Assignment: If an entry holds a picture, skip the picture but copy everything else exactly.
(Beginning of Records for the task)
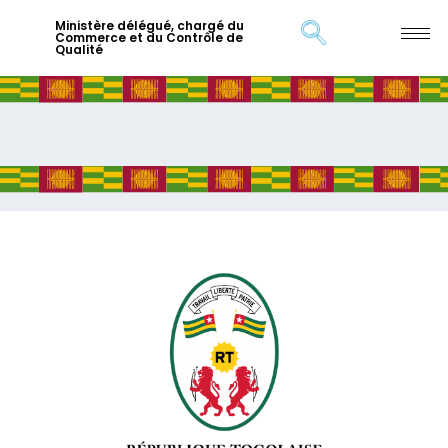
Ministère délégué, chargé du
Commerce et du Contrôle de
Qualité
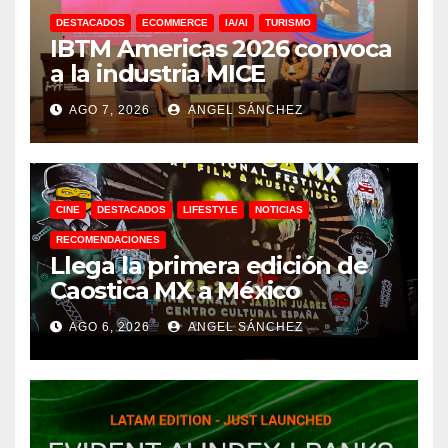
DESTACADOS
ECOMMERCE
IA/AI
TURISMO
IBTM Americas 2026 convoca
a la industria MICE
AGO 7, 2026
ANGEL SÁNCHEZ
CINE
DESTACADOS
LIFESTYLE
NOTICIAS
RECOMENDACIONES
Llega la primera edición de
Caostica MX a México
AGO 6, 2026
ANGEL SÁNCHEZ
(End of Records for the task)
Answer:
Ministère délégué, chargé du
Commerce et du Contrôle de
Qualité
DESTACADOS
ECOMMERCE
IA/AI
TURISMO
IBTM Americas 2026 convoca
a la industria MICE
AGO 7, 2026
ANGEL SÁNCHEZ
CINE
DESTACADOS
LIFESTYLE
NOTICIAS
RECOMENDACIONES
Llega la primera edición de
Caostica MX a México
AGO 6, 2026
ANGEL SÁNCHEZ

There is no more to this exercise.